■ Saved entries
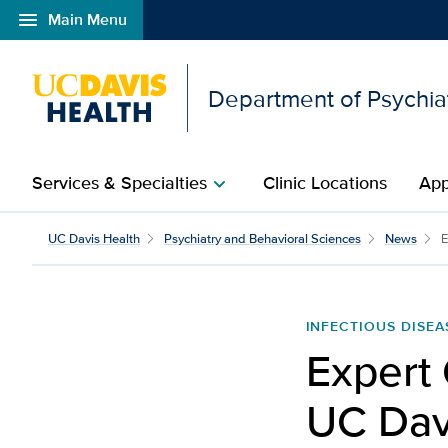
menu
Main Menu
Open global navigation modal
Department of Psychia
Services & Specialties
Clinic Locations
App
chevron_right
UC Davis Health
Psychiatry and Behavioral Sciences
News
E
INFECTIOUS DISEA
Expert
UC Davi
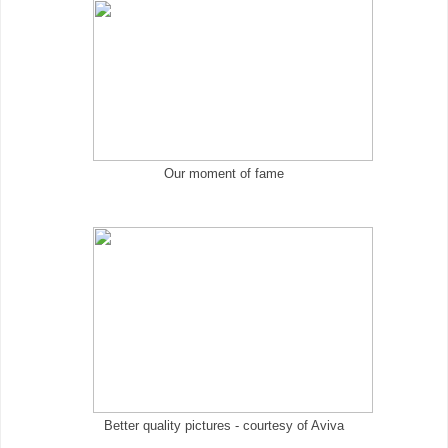
Our moment of fame
Better quality pictures - courtesy of Aviva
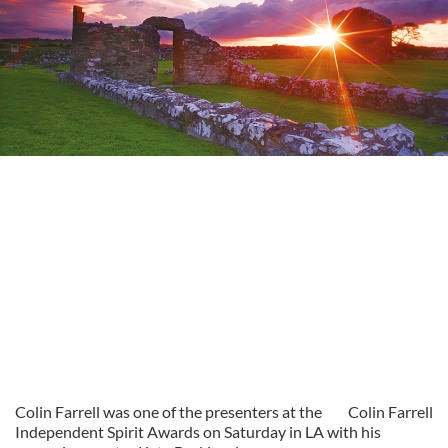
Colin Farrell was one of the presenters at the
Colin Farrell
Independent Spirit Awards on Saturday in LA with his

■ Exercise aim
Make an exact copy of the records shown above, without the pictures.

■ Solution to the exercise
menu
Main Menu
Open global navigation modal
Department of Psychia
Services & Specialties
Clinic Locations
App
chevron_right
UC Davis Health
Psychiatry and Behavioral Sciences
News
E
INFECTIOUS DISEA
Expert
UC Davi
Our moment of fame
Better quality pictures - courtesy of Aviva
Colin Farrell was one of the presenters at the
Colin Farrell
Independent Spirit Awards on Saturday in LA with his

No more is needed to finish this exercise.